The stock market is not very forgiving, and it does not react well to surprises or messages it does not understand.
Hospital companies have suffered from investor jitters in recent months as federal investigations, legislative uncertainties and earnings surprises have jolted confidence in the hospital sector.
Some hospital executives and analysts foresee a more stable and predictable environment in the months leading up to 2000; but others are wary of jumping into a sector that has performed so weakly compared with others.
During the first six months of this year, the Dow Jones industrial average rose 19.5%, but hospital company stocks plunged 22.7%, according to a report by HealthCare Markets Group, a healthcare advisory and investment banking firm that examined the stocks of 10 publicly traded hospital companies.
Compared with the 14.4% increase in share prices these companies saw during the first half of last year, the first half of 1999 looks grim. But on the bright side, the half-year data were an improvement over the 32.8% decline the same companies saw during the first quarter of 1999.
"(Hospital companies are) not as compelling as other segments in the healthcare industry," says John Cumming, managing director of the Hilton Head, S.C.-based firm. "And (the hospital company segment) is even less compelling than other industry segments outside of healthcare, and that is a fact that all healthcare companies are faced with today-and certainly in the near term-that's not going to change."
According to HealthCare Markets Group, the hospital stocks were near the bottom of the healthcare sector. The companies that performed worse than hospital companies were long-term-care, assisted-living, practice management and drug distribution companies.
In keeping with the broader market, healthcare-related Internet commerce companies were a dramatic exception to the segmentwide slump, showing a 162.5% increase in share prices during the six-month period.
Some hospital companies aim to take advantage of the market's disfavor.
After Naples, Fla.-based Health Management Associates warned that its third-quarter earnings would remain flat, consistent with last year's quarter, the company's stock took a beating (July 19, p. 15). HMA's warning a week before releasing earnings dragged down the share prices of other hospital companies, including Brentwood, Tenn.-based Province Healthcare, which like HMA concentrates on rural markets.

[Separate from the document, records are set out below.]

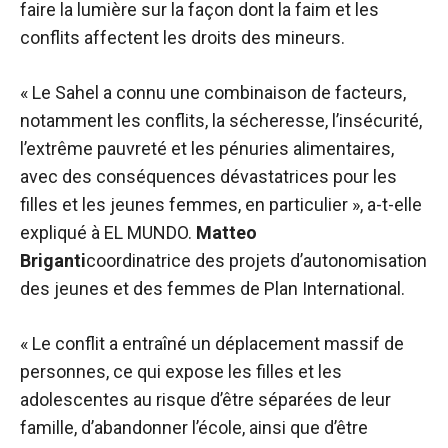
faire la lumière sur la façon dont la faim et les
conflits affectent les droits des mineurs.
« Le Sahel a connu une combinaison de facteurs,
notamment les conflits, la sécheresse, l’insécurité,
l’extrême pauvreté et les pénuries alimentaires,
avec des conséquences dévastatrices pour les
filles et les jeunes femmes, en particulier », a-t-elle
expliqué à EL MUNDO.
Matteo
Briganti
coordinatrice des projets d’autonomisation
des jeunes et des femmes de Plan International.
« Le conflit a entraîné un déplacement massif de
personnes, ce qui expose les filles et les
adolescentes au risque d’être séparées de leur
famille, d’abandonner l’école, ainsi que d’être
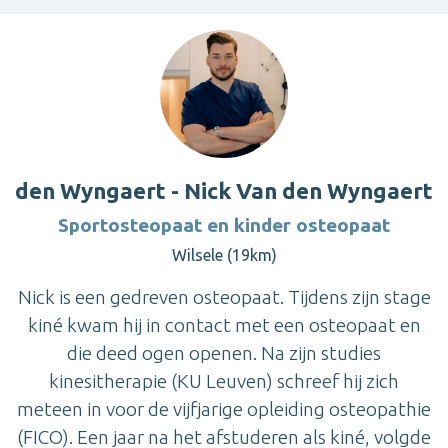
den Wyngaert - Nick Van den Wyngaert
Sportosteopaat en kinder osteopaat
Wilsele (19km)
Nick is een gedreven osteopaat. Tijdens zijn stage
kiné kwam hij in contact met een osteopaat en
die deed ogen openen. Na zijn studies
kinesitherapie (KU Leuven) schreef hij zich
meteen in voor de vijfjarige opleiding osteopathie
(FICO). Een jaar na het afstuderen als kiné, volgde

As investors attacked HMA for the surprisingly disappointing quarter, company officials announced that HMA would continue its share repurchase program, authorized in February, of up to 7.5 million shares of its own stock.
HMA Chairman and Chief Executive Officer William Schoen says he expects hospital companies overall to remain undervalued for the next 18 months.
"We think our stock is especially undervalued at this point in time, and that's why we're buying it back," he says.
Merilyn Herbert, vice president of investor relations at Province Healthcare, says her company is suffering some market backlash from HMA's situation, because investors took it as a sign that Province, too, might disappoint them.
"We got hit because of that," she says. "Frankly, I think it is unfair to assume that whatever HMA's problems may or may not be will apply to our or any other company."
Herbert blames some of the investor skittishness on a lack of reliability from hospital companies that have long been industry bellwethers, such as HMA and Nashville-based Columbia/HCA Healthcare Corp.
"I think that we need to see, as an industry, some companies producing results consistently," she says. "The really long-term players are the Columbias of the world, the HMAs, and if they can begin to produce the results the investment community is expecting for two to three quarters, then things will get back to normal."
Peter Costa, a healthcare services analyst with ABN AMRO Chicago Corp. in Boston, agrees that the hospital companies segment lacks leadership.
"With Columbia under the cloud of an investigation, with Tenet (Healthcare Corp.) offering repeatedly lower earnings guidance, and HMA having its problems, there really isn't any significant leader in the sector that has been growing," he says.
Salomon Smith Barney healthcare analyst Deborah Lawson says she hopes that in October, the second anniversary of the Balanced Budget Act of 1997, hospital companies' results will begin to be more predictable.
It will be the first time that wide-scale provisions of the budget law will not be kicking in, which should make year-to-year earnings comparisons more reliable in the sector, she says.
Costa says growth investors have by and large dropped hospital stocks altogether, and value-oriented investors are primarily interested in the sector.
But some of the challenges hitting the hospital companies could eventually bring back long-term investors, he says.
"You could argue the pressures being felt by some hospitals could reignite the acquisitions game that has slowed down significantly over the past couple of years," he says. "I think that can get some excitement going and some interest back in the group."